Tabora Mission Brings Unity and Religious Clarity to Bustling Tanzanian City

By: Laura Bennett

The city of Tabora has a rich cultural and religious history. With access to major cities in bordering countries, its railway hub saw it hotly fought over during WWII.

It was an epicentre for the slave trade, and a city heavily influenced by Islamic tradition. Renowned physician Dr. David Livingstone event visited Tabora, and is now honoured with a monument and museum.

Today, Tabora is still a busy commuter town, known as the ‘fruit capital’ of West Tanzania, with mango trees lining the streets and a great reputation for its agricultural and bee-keeping trades.

Given Tabora’s background though, there is a lot of antipathy toward Christianity. It’s considered a minority religion and is largely rejected by the Muslim population living in Tabora.

However, the locals do value support and help from churches, seeing them as not-for-profit organisations they can turn to in times of need. 

African Enterprise (AE) have sought to deepen that relationship, serving them through the Tabora Mission.

Tabora Mission Street
Tabora Mission Street

Visiting medical camps, schools and military outpost’s local evangelists and AE’s team encouraged unity amongst 14 church denominations, empowering them to connect to their community with peace and love.

Over 120 mission volunteers arrived in the city, partnering with the local church to reach the city with the gospel. The team cleaned streets, led door-to-door evangelism and had meetings across a number of school districts and marketplaces.

One pastor, Moses, said AE’s mission enabled churches to “work in the same field with one owner”. Or in other words, to do their own work but share the same mission as one Christian family. Bringing churches together under a common goal.

Hearing from 30 year old businessmen Hatma Lumbes, the importance of the churches being united is realised. 

Speaking with African Enterprise, Hatma explained how he encountered both Islam and Christianity through the years, and was unable to decide which offered the true path to God.

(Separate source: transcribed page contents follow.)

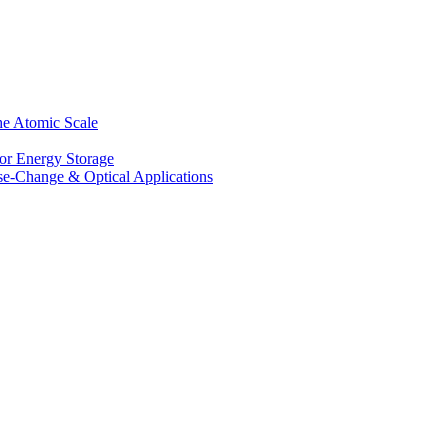
he Atomic Scale
for Energy Storage
se-Change & Optical Applications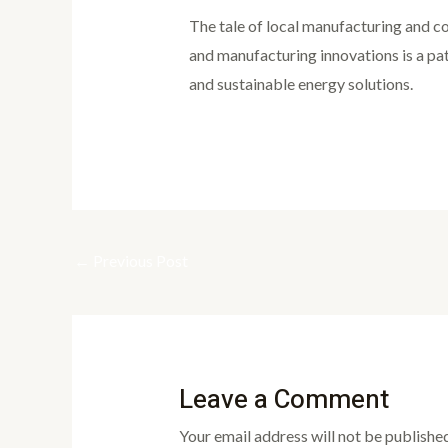
The tale of local manufacturing and co
and manufacturing innovations is a pa
and sustainable energy solutions.
←
Previous Post
Leave a Comment
Your email address will not be published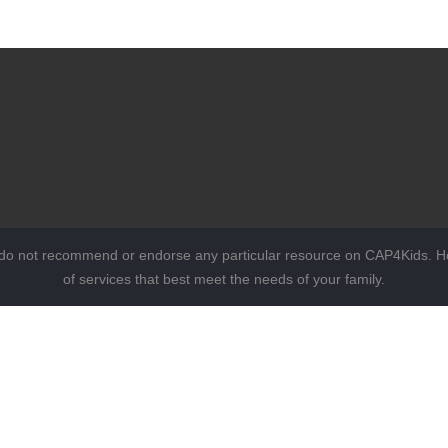
 do not recommend or endorse any particular resource on CAP4Kids. Ho
of services that best meet the needs of your family.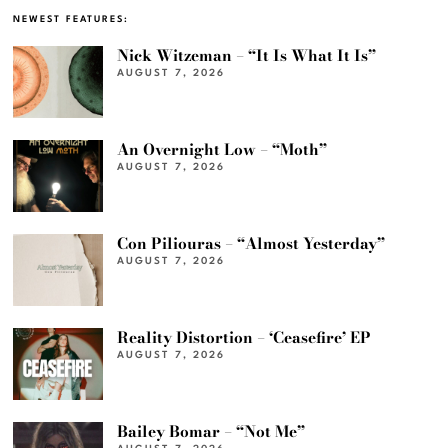
NEWEST FEATURES:
Nick Witzeman – “It Is What It Is”
AUGUST 7, 2026
An Overnight Low – “Moth”
AUGUST 7, 2026
Con Piliouras – “Almost Yesterday”
AUGUST 7, 2026
Reality Distortion – ‘Ceasefire’ EP
AUGUST 7, 2026
Bailey Bomar – “Not Me”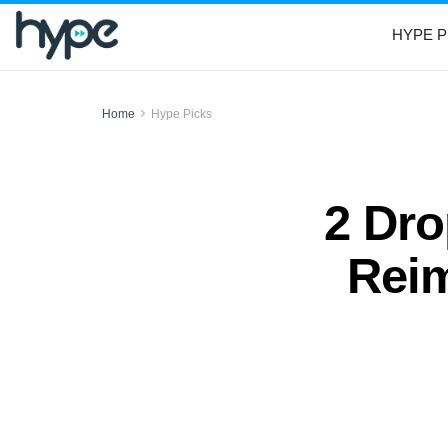
HYPE P
Home
Hype Picks
2 Dr
Reim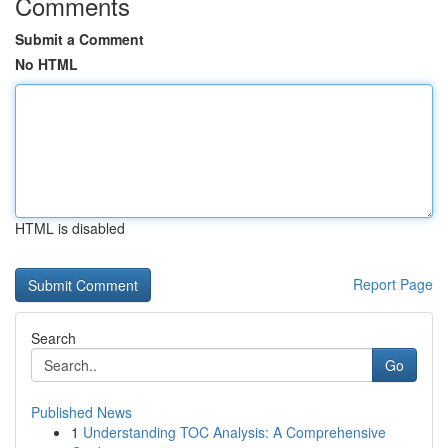
Comments
Submit a Comment
No HTML
HTML is disabled
Report Page
Search
Go
Published News
1
Understanding TOC Analysis: A Comprehensive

HatmaHatma developed a hybrid of the two religions, saying, “I looked at Jesus from the perspective that he was like any other prophet. I got confused as to which faith to follow between Islam and Christianity. Since both religions make reference to Jesus, I considered him as one of the good prophets.

“I therefore had a mixture of beliefs. I was neither a Christian nor a Muslim but believed in both. I had many questions about religion and I had never had an opportunity to ask to ask anyone about them. This confusion and inability to choose one faith from the other is a common reality among the residents of Tabora,” said Hatma.

During their mission AE volunteers found Hatma in his shop and shared the Gospel.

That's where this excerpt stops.